Health. We hear this word a lot: In the news; in commercials for products and diets; in research findings; in schools; on magazine covers with claims of the best in the name of what is healthy. When looking further into the meaning of what all of these voices are calling healthy, I find such a wide-range of definitions. Marriam-Webster online defines health as the following:
1 a : the condition of being sound in body, mind, or spirit; especially : freedom from physical disease or pain b : the general condition of the body <in poor health> <enjoys good health>
2 a : flourishing condition : well-being b : general condition or state <poor economic health>
If I use this definition as a platform for discussing health, then that leaves many I know operating from a warped and inaccurate view of what is truly healthy. Many of the men and women I work with are striving for health, but in a way that actually depletes their health body, mind and spirit. 50+ billion dollars annually are spent every year in our country on diet and “health” related products. Many of these products make a lot of promises but rarely deliver. Others leave people in bondage so that they are fearful of living life without sticking to a specific plan.
This is a big theme as I seek to propose ways we can (re) define health as we know it. We crave, hunger, desire for so much more. Diets, health food, fear of fat, control, deprivation, denying who we are called to be for fear of rejection, alienation are some of the many ways in which we try to manage our pain and our fear. Yes, we have choices on how we feed, move and care for our bodies and souls. No, there is not a quick fix to being able to sit with the tension of it all. But if we are operating from our passions, are in touch with our true identity – not one sold to us – then maybe, just maybe, the diet industry may go out of business (OK, a girl can only hope…) and health, quality health, can be achieved.
(re)Defining Health with Respect
The news is not lacking with stories about the “obesity epidemic” and television shows focusing on radical weight loss in the name of health are very popular. I will add my voice to the discussion on:
- the disordered eating spectrum,
- Orthorexia and how the quest for health can turn into a debilitating and often deadly obsession,
- EDNOS (Eating Disorder not otherwise specified)
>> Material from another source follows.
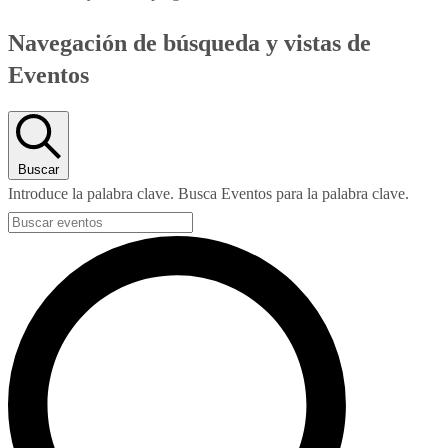
Navegación de búsqueda y vistas de
Eventos
Buscar
Introduce la palabra clave. Busca Eventos para la palabra clave.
- the HAES (Healthy At Any Size) movement
- Intuitive Eating and a non-diet philosophy
Challenging various definitions of what is “healthy” can be volatile and feel very personal. My hope is to respectfully challenge some of the beliefs, philosophies and motivations behind the many definitions of health out there with the goal of moving the discussion away from fear, prejudice and misinformation towards true freedom and health with passion, love and respect. There will be other contributors to add additional perspective to the effort to (re) define health. Stay tuned. Some good stuff is coming! I also hope you will join in this important discussion. Your voice matters.
- How do you define health?
- What do think about the struggles of obesity in our culture?
- Do you think an over emphasis on weight will prevent obesity or create more food and body issues?